All three of Sandi's sons looked on George as
a father whom they loved and respected; played with; felt safe and
cared for and cared about... and he too considered them his sons.
"George Campbell was a very nice man but I
didn't get to know him very well. What I did know what he was very
kind, helpful, and fun to be with. He was Donald, Bob, Toby and
Crystal's brother. He also was the father of three young boys named
Jordan, Travis and myself [Cody]. George and my mom were going to
get married. George was always there if somebody needed him. Thirteen-year-old Jordan - called Jay - touched many hearts with the following tribute to "Georgie": I know by blood I wasn’t your son or daughter, but I love you just the same. I know by blood you weren’t my father, but I love you just the same. You touched my life in such a way, like a father day by day. I wished so hard for you to stay so we had much more time to play. You treated me with respect and love; I always knew where I stood. Now you soar high above and I would turn back time if I could. I know by blood I wasn’t your son or daughter, but I love you just the same. I know by blood you weren’t my father, but I love you just the same. The time we shared, the things we would do; I always knew you cared for me and loved my Mommy too. You brought so much happiness into my life through your words and your actions. I wanted my Mommy to be your wife, then my life would be filled to perfection.
I know by blood I
wasn’t your son or daughter, but I love you just the same.
I love you, Daddy! Almost 9-year-old
Travis drew a computer designed picture to be included in George's
casket as one last gift he could give the man he loved as his Daddy.
First, Travis drew an abstract of many circles and ovals of pale blue and purple; it was noticeable that many of these forms were incomplete. I felt he was expressing the healing energy Geo emanated but also his [Travis's] own feelings that something was unfinished. "No," he said, "that's not quite right." Then he created a picture of overlapping, fiery red triangles - all sharp points - some of them even dagger-like in their pointed-ness, but that picture did not last long. It seemed to be present momentarily so Travis could let go of some of his intense, even angry feelings.

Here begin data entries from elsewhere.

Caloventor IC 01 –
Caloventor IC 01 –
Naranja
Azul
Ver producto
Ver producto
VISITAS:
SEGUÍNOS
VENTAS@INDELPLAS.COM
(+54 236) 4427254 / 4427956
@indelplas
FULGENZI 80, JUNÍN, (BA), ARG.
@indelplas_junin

I wish to express my deepest gratitude to those colleagues, associates and friends who have and continue to offer their support and assistance to my family and me as we travel through the Valley of the Shadow that the loss of George has created in our lives. While we do understand that he and his beautiful Spirit are not lost to us except in the physical, there are hours and days when that is where we are, doing the best we can moment-by-moment. We have been gifted with the support and services of many generous healers and friends - without whom we would not have been in a position to carry on with any ease or grace. As we walk this path torn between the logic of the Mind and the passion of the Heart, we know with your continued understanding and encouragement, we will come to the Place of Choice and, in time, be able to make the Choice for Healing and for Peace. Until we are able to stand there, once again whole and complete, we appreciate your patience and your love along the way. Update - On August 24, 2006 - Sandi's birthday - the driver who killed George was sentenced to 15 days incarceration to be served on weekends, 90 days suspension of his license and 9 months probation.